Task:
Here are the records. Write out exactly the lines between the one holding "lưu ý các điều" and the one holding "cho bất kỳ tổn thất tài chính, sai lệch dữ", inclusive.

Source data
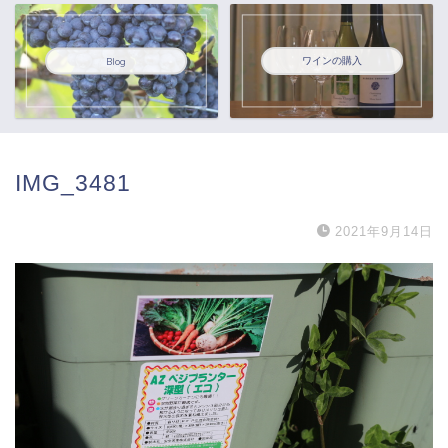
ワインの購入
Blog
IMG_3481
2021年9月14日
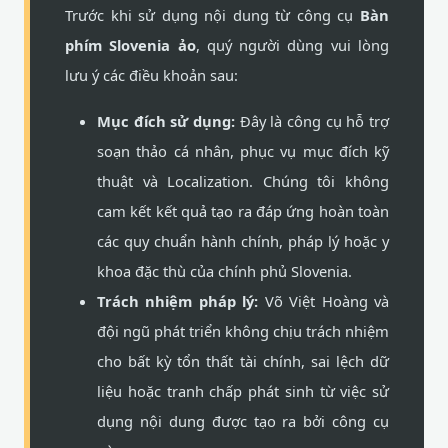
Trước khi sử dụng nội dung từ công cụ
Bàn
phím Slovenia ảo
, quý người dùng vui lòng
lưu ý các điều khoản sau:
Mục đích sử dụng:
Đây là công cụ hỗ trợ
soạn thảo cá nhân, phục vụ mục đích kỹ
thuật và Localization. Chúng tôi không
cam kết kết quả tạo ra đáp ứng hoàn toàn
các quy chuẩn hành chính, pháp lý hoặc y
khoa đặc thù của chính phủ Slovenia.
Trách nhiệm pháp lý:
Võ Việt Hoàng và
đội ngũ phát triển không chịu trách nhiệm
cho bất kỳ tổn thất tài chính, sai lệch dữ
liệu hoặc tranh chấp phát sinh từ việc sử
dụng nội dung được tạo ra bởi công cụ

Solved exercise:
lưu ý các điều khoản sau:
Mục đích sử dụng:
Đây là công cụ hỗ trợ
soạn thảo cá nhân, phục vụ mục đích kỹ
thuật và Localization. Chúng tôi không
cam kết kết quả tạo ra đáp ứng hoàn toàn
các quy chuẩn hành chính, pháp lý hoặc y
khoa đặc thù của chính phủ Slovenia.
Trách nhiệm pháp lý:
Võ Việt Hoàng và
đội ngũ phát triển không chịu trách nhiệm
cho bất kỳ tổn thất tài chính, sai lệch dữ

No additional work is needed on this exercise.